Saturday, 10 April 2010

Chapter One - Scene 4

Amsterdam                                                                                             Monday 8th March, 12.05 p.m.

“THANK you for your kind words Mark.” Graham Williams controlled the tempo of his voice. “It is an honor for me to be here. The responsibilities and demands of this position with Greenpeace International are immense and somewhat daunting.” Graham allowed himself a wry smile as he shifted his gaze from Mark Stafford and met the looks of encouragement from the other members. “However, I’ve always sought challenge and this opportunity is, for me, the peak of my career. I look forward to working with each of you.” Graham paused for a moment and looked down at his notes.

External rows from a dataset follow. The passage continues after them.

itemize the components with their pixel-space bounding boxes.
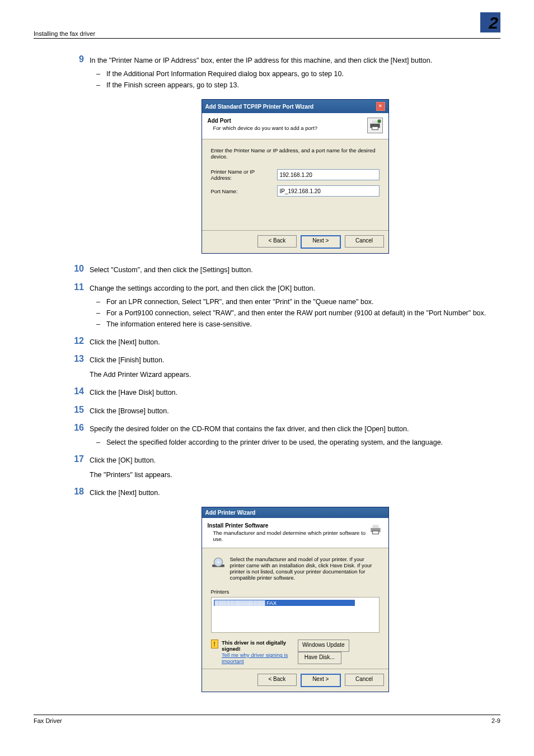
have-disk-button[interactable]: Have Disk... — [298, 652, 341, 664]
step-11: 11 Change the settings according to the … — [90, 283, 500, 330]
step-text: Specify the desired folder on the CD-ROM… — [90, 424, 500, 434]
step-9: 9 In the "Printer Name or IP Address" bo… — [90, 55, 500, 90]
page-header: Installing the fax driver 2 — [34, 17, 500, 39]
driver-warning-text: This driver is not digitally signed! — [222, 640, 286, 652]
step-text: Select "Custom", and then click the [Set… — [90, 265, 500, 275]
step-number: 14 — [67, 386, 84, 396]
step-number: 13 — [67, 354, 84, 364]
next-button[interactable]: Next > — [301, 674, 341, 687]
svg-rect-6 — [372, 531, 378, 534]
printers-list-item: FAX — [266, 600, 277, 606]
step-subitem: For a Port9100 connection, select "RAW",… — [90, 308, 500, 318]
step-text: Change the settings according to the por… — [90, 283, 500, 293]
printer-icon — [368, 522, 383, 537]
step-text: Click the [OK] button. — [90, 456, 156, 464]
header-section-title: Installing the fax driver — [34, 30, 95, 37]
svg-rect-2 — [372, 127, 378, 130]
step-subitem: If the Finish screen appears, go to step… — [90, 80, 500, 90]
svg-point-3 — [377, 120, 381, 124]
cancel-button[interactable]: Cancel — [345, 235, 384, 248]
dialog-title: Add Standard TCP/IP Printer Port Wizard — [205, 104, 314, 110]
step-number: 10 — [67, 264, 84, 274]
step-extra: The "Printers" list appears. — [90, 470, 500, 480]
step-17: 17 Click the [OK] button. The "Printers"… — [90, 455, 500, 480]
footer-left: Fax Driver — [34, 717, 62, 724]
page-footer: Fax Driver 2-9 — [34, 715, 500, 724]
warning-icon: ! — [211, 640, 218, 648]
step-16: 16 Specify the desired folder on the CD-… — [90, 424, 500, 447]
printers-list-label: Printers — [211, 589, 380, 595]
step-text: Click the [Next] button. — [90, 337, 500, 347]
close-icon[interactable]: × — [376, 102, 385, 111]
chapter-number: 2 — [489, 13, 498, 32]
add-port-wizard-dialog: Add Standard TCP/IP Printer Port Wizard … — [90, 99, 500, 254]
step-text: Click the [Browse] button. — [90, 406, 500, 416]
dialog-subheading: For which device do you want to add a po… — [213, 125, 317, 131]
step-text: Click the [Next] button. — [90, 488, 500, 498]
svg-rect-5 — [372, 525, 378, 528]
step-subitem: If the Additional Port Information Requi… — [90, 69, 500, 79]
step-12: 12 Click the [Next] button. — [90, 337, 500, 347]
step-13: 13 Click the [Finish] button. The Add Pr… — [90, 355, 500, 380]
step-number: 11 — [67, 282, 84, 292]
step-14: 14 Click the [Have Disk] button. — [90, 388, 500, 398]
step-text: Click the [Have Disk] button. — [90, 388, 500, 398]
step-10: 10 Select "Custom", and then click the [… — [90, 265, 500, 275]
step-15: 15 Click the [Browse] button. — [90, 406, 500, 416]
step-text: In the "Printer Name or IP Address" box,… — [90, 55, 500, 66]
disk-icon — [211, 556, 226, 581]
dialog-heading: Install Printer Software — [208, 522, 269, 529]
next-button[interactable]: Next > — [301, 235, 341, 249]
add-printer-wizard-dialog: Add Printer Wizard Install Printer Softw… — [90, 507, 500, 692]
dialog-instruction: Enter the Printer Name or IP address, an… — [211, 147, 380, 160]
port-name-input[interactable] — [277, 185, 380, 197]
footer-page-number: 2-9 — [491, 717, 500, 724]
dialog-instruction: Select the manufacturer and model of you… — [230, 556, 380, 581]
windows-update-button[interactable]: Windows Update — [298, 640, 349, 652]
driver-signing-link[interactable]: Tell me why driver signing is important — [222, 652, 288, 664]
step-number: 12 — [67, 336, 84, 346]
svg-point-9 — [217, 561, 219, 563]
step-18: 18 Click the [Next] button. — [90, 488, 500, 498]
cancel-button[interactable]: Cancel — [345, 674, 384, 686]
dialog-heading: Add Port — [208, 118, 231, 124]
port-name-label: Port Name: — [211, 188, 277, 194]
header-chapter-badge: 2 — [478, 17, 500, 37]
printer-name-input[interactable] — [277, 169, 380, 180]
step-subitem: The information entered here is case-sen… — [90, 319, 500, 329]
dialog-subheading: The manufacturer and model determine whi… — [213, 530, 368, 542]
printer-network-icon — [367, 118, 383, 133]
step-number: 9 — [67, 54, 84, 64]
back-button[interactable]: < Back — [257, 235, 297, 248]
svg-rect-1 — [372, 121, 378, 124]
step-number: 16 — [67, 423, 84, 433]
step-number: 18 — [67, 487, 84, 497]
dialog-title: Add Printer Wizard — [205, 510, 256, 516]
step-text: Click the [Finish] button. — [90, 356, 164, 364]
step-subitem: Select the specified folder according to… — [90, 437, 500, 447]
step-number: 17 — [67, 454, 84, 464]
printers-listbox[interactable]: ▓▓▓▓▓▓▓▓▓▓▓▓▓ FAX — [211, 597, 380, 633]
back-button[interactable]: < Back — [257, 674, 297, 686]
printer-name-label: Printer Name or IP Address: — [211, 169, 277, 181]
step-extra: The Add Printer Wizard appears. — [90, 370, 500, 380]
step-number: 15 — [67, 405, 84, 415]
step-subitem: For an LPR connection, Select "LPR", and… — [90, 297, 500, 307]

Lifting his head again, turning to his right, he addressed Mark Stafford. “Mr Chairman, my report today is brief for two reasons. Firstly, I’m still in a settling-in period, and secondly, the number of outstanding issues at present is not high. However, I would like it to be noted that my section will be attending the forthcoming Cross Border Pollution Treaty discussions, the Trans-national Mission on Global Warming and the most important, the International Whaling Commission’s Annual General Meeting. I am particularly interested in the remit on research killing. I look forward to coordinating our efforts with other campaign committees and will report in more detail at future meetings. That is all Mr Chairman.” Pushing himself back from the table, Graham returned his gaze to the head table.

“Brief reports are always appreciated. Thank you Graham,” Mark Stafford noted with a twinkle in his eye, “we look forward to your input at future meetings.” Closing his agenda file, he announced, “Right. If there is no further business I suggest we take lunch.”

Chapter One - Scene 3

Southern Ocean Early March

FEEDING on schools of fish and squid, which had the misfortune to cross his migratory path, the large bull swam without haste. Leaving the frigid Antarctic, he was on his solitary annual pilgrimage to the harem, which awaited him North of the equator.
Diving, he scooped up squid and octopus from the sea floor, crushing and swallowing them in his huge mouth. Other floor dwellers drew back into dark crevices and remained immobile, while his immense presence passed lazily overhead. The seemingly unmoving ocean was momentarily in turmoil as he made a downward movement with his enormous and powerful tail. As his dark bulk disappeared into the lightless distance, his would-be prey began to emerge from their hiding-places, buffeted by the curls of current.
And so it was that during early March, at the end of the Southern Hemisphere summer, he continued his journey, propelling his streamlined fish-shaped body by fins and flukes in effortless grace.
Driven by a millennia-old instinct, he was unaware of the impending drama that was about to turn the hunter into the hunted.